## REQUIRED ACTION
Images don't belong in the copy. Output the rest of the data exactly.

(Pixel coordinate grounding data)
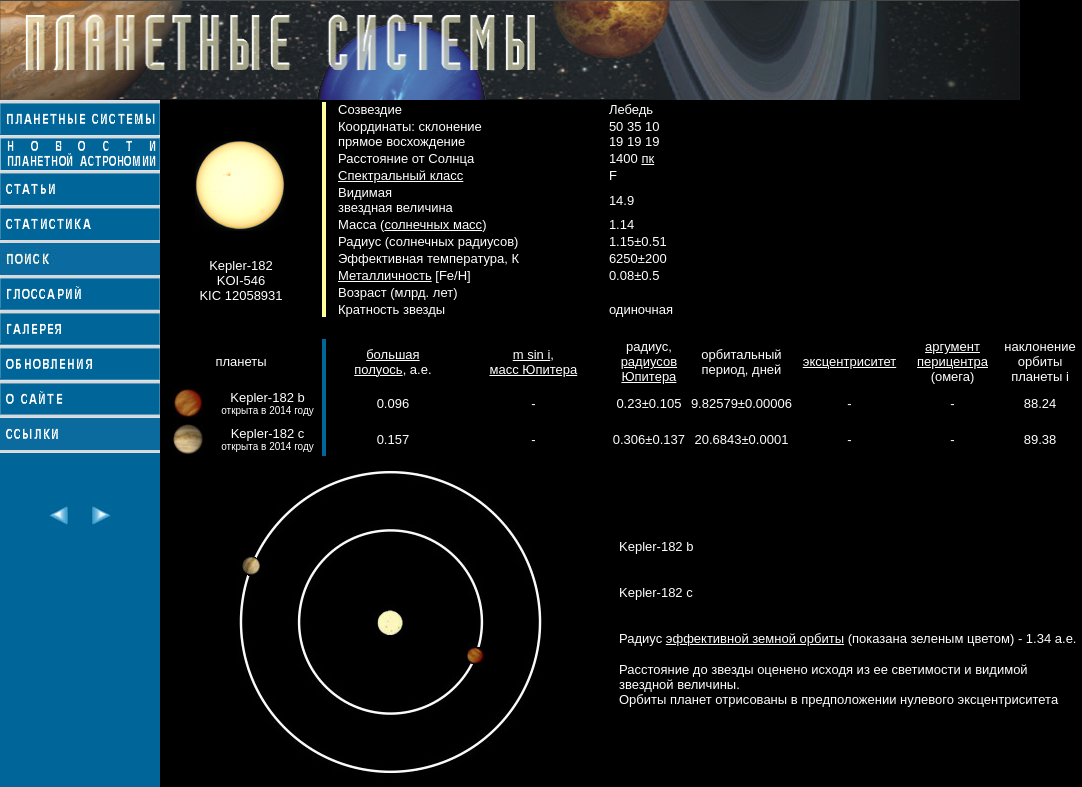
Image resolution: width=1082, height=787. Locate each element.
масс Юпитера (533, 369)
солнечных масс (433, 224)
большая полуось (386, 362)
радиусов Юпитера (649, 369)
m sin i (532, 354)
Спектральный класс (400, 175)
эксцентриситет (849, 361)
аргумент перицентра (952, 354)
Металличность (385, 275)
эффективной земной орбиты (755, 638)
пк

## PROBLEM SOLUTION
Image resolution: width=1082, height=787. Locate each element.
масс Юпитера (533, 369)
солнечных масс (433, 224)
большая полуось (386, 362)
радиусов Юпитера (649, 369)
m sin i (532, 354)
Спектральный класс (400, 175)
эксцентриситет (849, 361)
аргумент перицентра (952, 354)
Металличность (385, 275)
эффективной земной орбиты (755, 638)
пк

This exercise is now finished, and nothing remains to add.